Prompt: The answer should be an exact copy of the lines from the one with "הכנסת – השופט שטין" through the end of the listing below, with no other lines.

Source data:
-*-

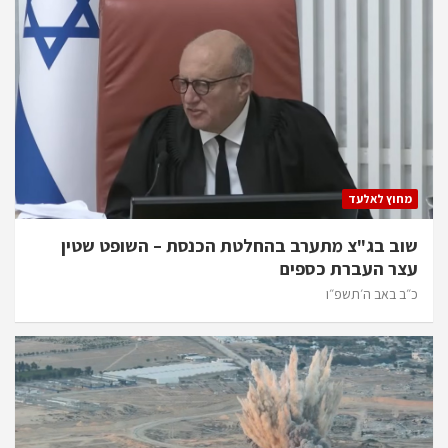
מחוץ לאלעד
שוב בג"צ מתערב בהחלטת הכנסת – השופט שטין
עצר העברת כספים
כ״ב באב ה׳תשפ״ו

-*-

Answer box:
שוב בג"צ מתערב בהחלטת הכנסת – השופט שטין
עצר העברת כספים
כ״ב באב ה׳תשפ״ו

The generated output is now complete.